Roddy Woomble once said “Love Will Tear Us Apart” was Joy Division’s best single, if only because it’s the only one that captures the band’s live energy. I was four months when Ian Curtis killed himself, so I had to take Woomble’s word for it, but it certainly feels unusual – almost unique - within the band’s songs. This is one of those contrary takes wearying dickheads pretend are “unpopular”, or – heaven forfend! – “cancellable”, but I’ve never been able to get next to Joy Division. I don’t quibble with Peter Hook’s contention their music seemed to come from some other place. It just wasn’t a very enticing place, cold and distant and half-illuminated with polarised light. Extraordinary doesn’t have to mean engaging.

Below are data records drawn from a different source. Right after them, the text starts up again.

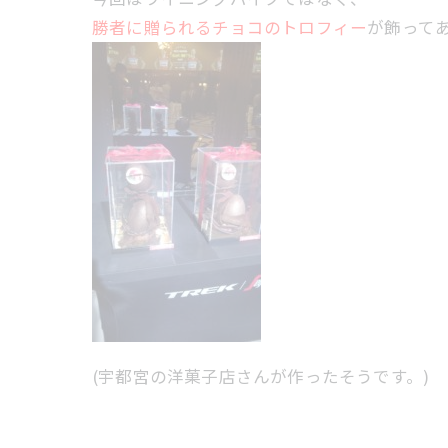
勝者に贈られるチョコのトロフィー
が飾って
(宇都宮の洋菓子店さんが作ったそうです。)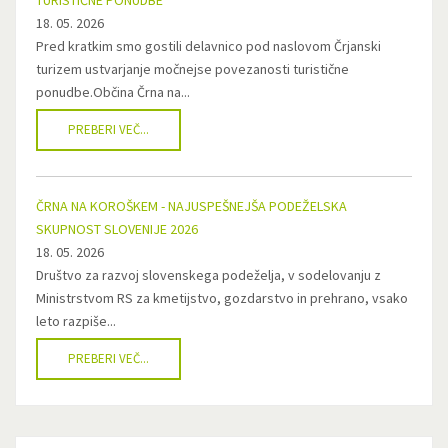
TURISTIČNE PONUDBE
18. 05. 2026
Pred kratkim smo gostili delavnico pod naslovom Črjanski
turizem ustvarjanje močnejse povezanosti turistične
ponudbe.Občina Črna na...
PREBERI VEČ...
ČRNA NA KOROŠKEM - NAJUSPEŠNEJŠA PODEŽELSKA
SKUPNOST SLOVENIJE 2026
18. 05. 2026
Društvo za razvoj slovenskega podeželja, v sodelovanju z
Ministrstvom RS za kmetijstvo, gozdarstvo in prehrano, vsako
leto razpiše...
PREBERI VEČ...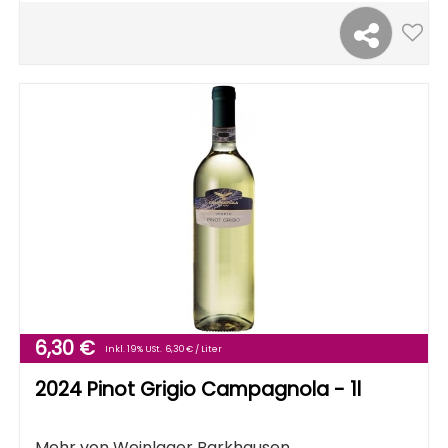
6,30 €
Inkl. 19% USt.
6,30 € / Liter
2024 Pinot Grigio Campagnola - 1l
Mehr von
Weinlager Barkhausen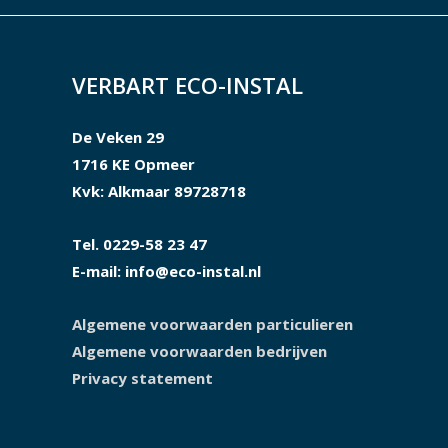
VERBART ECO-INSTAL
De Veken 29
1716 KE Opmeer
Kvk: Alkmaar 89728718
Tel. 0229-58 23 47
E-mail: info@eco-instal.nl
Algemene voorwaarden particulieren
Algemene voorwaarden bedrijven
Privacy statement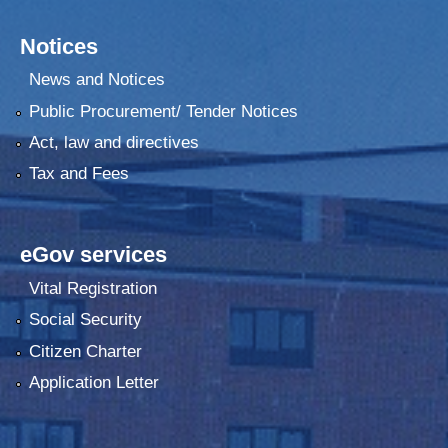
Notices
News and Notices
Public Procurement/ Tender Notices
Act, law and directives
Tax and Fees
eGov services
Vital Registration
Social Security
Citizen Charter
Application Letter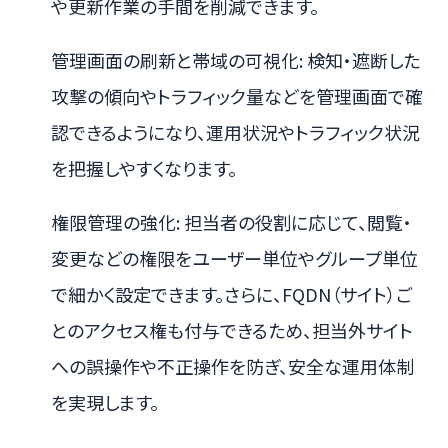
や更新作業の手間を削減できます。
管理画面の刷新と帯域の可視化: 検知・遮断した
攻撃の傾向やトラフィック量などを管理画面で確
認できるようになり、運用状況やトラフィック状況
を把握しやすくなります。
権限管理の強化: 担当者の役割に応じて、閲覧・
変更などの権限をユーザー単位やグループ単位
で細かく設定できます。さらに、FQDN（サイト）ご
とのアクセス権も付与できるため、担当外サイト
への誤操作や不正操作を防ぎ、安全な運用体制
を実現します。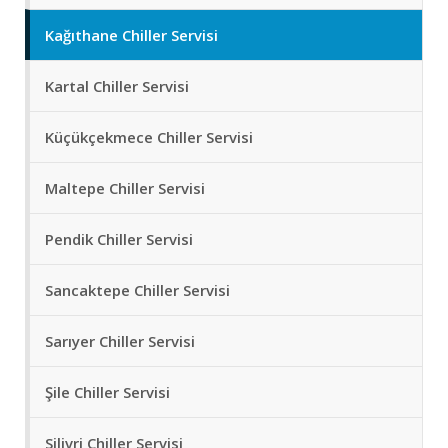
Kağıthane Chiller Servisi
Kartal Chiller Servisi
Küçükçekmece Chiller Servisi
Maltepe Chiller Servisi
Pendik Chiller Servisi
Sancaktepe Chiller Servisi
Sarıyer Chiller Servisi
Şile Chiller Servisi
Silivri Chiller Servisi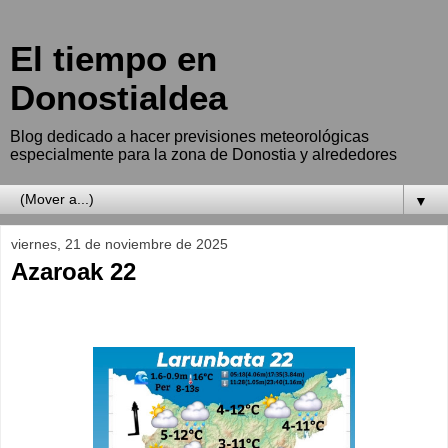
El tiempo en
Donostialdea
Blog dedicado a hacer previsiones meteorológicas
especialmente para la zona de Donostia y alrededores
▼
viernes, 21 de noviembre de 2025
Azaroak 22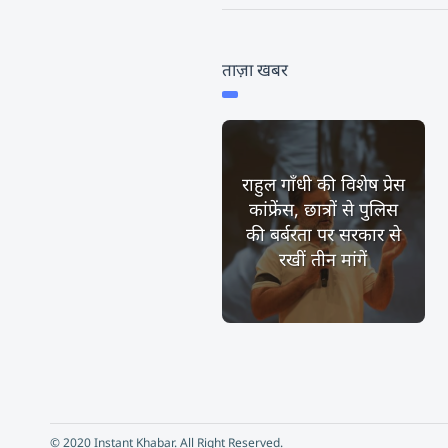
ताज़ा खबर
राहुल गाँधी की विशेष प्रेस
कांफ्रेंस, छात्रों से पुलिस
की बर्बरता पर सरकार से
रखीं तीन मांगें
© 2020 Instant Khabar. All Right Reserved.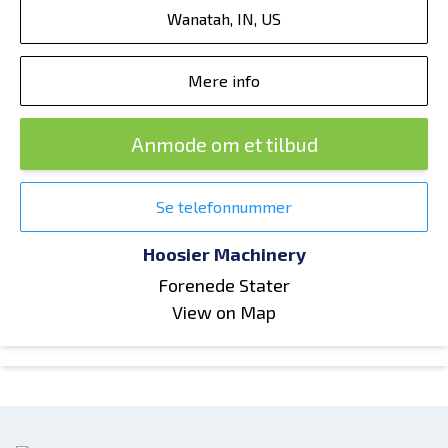
Wanatah, IN, US
Mere info
Anmode om et tilbud
Se telefonnummer
Hoosier Machinery
Forenede Stater
View on Map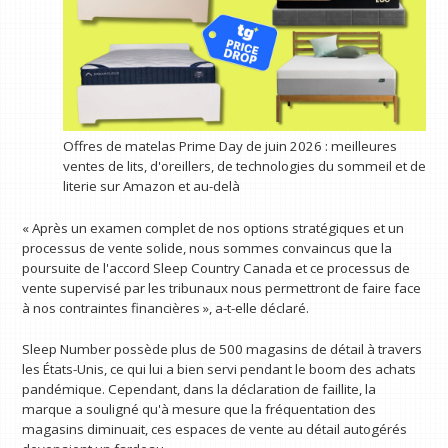
Offres de matelas Prime Day de juin 2026 : meilleures
ventes de lits, d'oreillers, de technologies du sommeil et de
literie sur Amazon et au-delà
« Après un examen complet de nos options stratégiques et un
processus de vente solide, nous sommes convaincus que la
poursuite de l'accord Sleep Country Canada et ce processus de
vente supervisé par les tribunaux nous permettront de faire face
à nos contraintes financières », a-t-elle déclaré.
Sleep Number possède plus de 500 magasins de détail à travers
les États-Unis, ce qui lui a bien servi pendant le boom des achats
pandémique. Cependant, dans la déclaration de faillite, la
marque a souligné qu'à mesure que la fréquentation des
magasins diminuait, ces espaces de vente au détail autogérés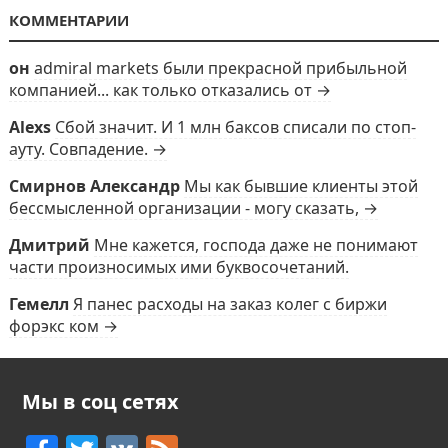
КОММЕНТАРИИ
он
admiral markets были прекрасной прибыльной
компанией... как только отказались от →
Alexs
Сбой значит. И 1 млн баксов списали по стоп-
ауту. Совпадение. →
Смирнов Александр
Мы как бывшие клиенты этой
бессмысленной организации - могу сказать, →
Дмитрий
Мне кажется, господа даже не понимают
части произносимых ими буквосочетаний.
Гемелл
Я панес расходы на заказ колег с биржи
форэкс ком →
Мы в соц сетях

“Love Will Tear Us Apart”, together with equally late cuts “Atmosphere” and (so late Curtis was dead before it was recorded, and it came out as a New Order joint) “Ceremony”, represented the band moving into more interesting territory. Or, given the previous metaphor, perhaps I should say they represented a shift in how the band processed the territory they were already exploring. Songs about how it felt to traverse this strange, alien world, rather than terse reports about what it contained.

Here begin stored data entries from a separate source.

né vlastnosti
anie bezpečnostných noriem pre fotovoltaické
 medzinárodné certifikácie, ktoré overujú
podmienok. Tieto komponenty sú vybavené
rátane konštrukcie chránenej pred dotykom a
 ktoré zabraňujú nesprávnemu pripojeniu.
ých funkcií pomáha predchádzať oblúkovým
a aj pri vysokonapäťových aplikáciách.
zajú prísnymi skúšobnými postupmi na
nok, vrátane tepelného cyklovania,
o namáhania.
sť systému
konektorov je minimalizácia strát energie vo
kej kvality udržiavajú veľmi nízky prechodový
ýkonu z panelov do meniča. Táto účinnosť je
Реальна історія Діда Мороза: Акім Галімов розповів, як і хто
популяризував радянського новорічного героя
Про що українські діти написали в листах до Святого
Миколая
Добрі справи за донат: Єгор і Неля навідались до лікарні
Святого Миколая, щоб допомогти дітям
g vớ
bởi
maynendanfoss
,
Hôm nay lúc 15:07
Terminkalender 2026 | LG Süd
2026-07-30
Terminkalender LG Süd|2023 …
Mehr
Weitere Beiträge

It’s not that this isn’t still minimalist (part of why it’s almost impossible to cover), though it wasn’t common to hear Curtis on guitar to free Sumner up for keys – the song is built around a D chord both because of its versatility and the ease with which Curtis could play it. But there’s an energy here that’s purposefully held back in the band’s two studio albums. A sense of release, as Curtis channels his disintegrating marriage, the stress of juggling new success and old commitments, and a recent epilepsy diagnosis into a piano-wire tight growl of exhausted desperation. The cliché contrast of how good/poor luck in life matters nothing compared to poor/good luck in love is rewritten to something much more interesting: “Everything is awful, but all that really matters is my marriage – which just so happens to
also be fucked”.
There are all sorts of offensively self-centred ways to link Curtis’ last months with the quality of the song. All of them we shall ignore. No song is so good it is worth a human life, and no band is so good them losing one among their number is primarily sad because the music stops. Instead of inferences, then, let’s stick to the one certainty we have in this: “Love Will Tear Us Apart” is one of the greatest songs ever recorded. That should be - HAS to be - enough.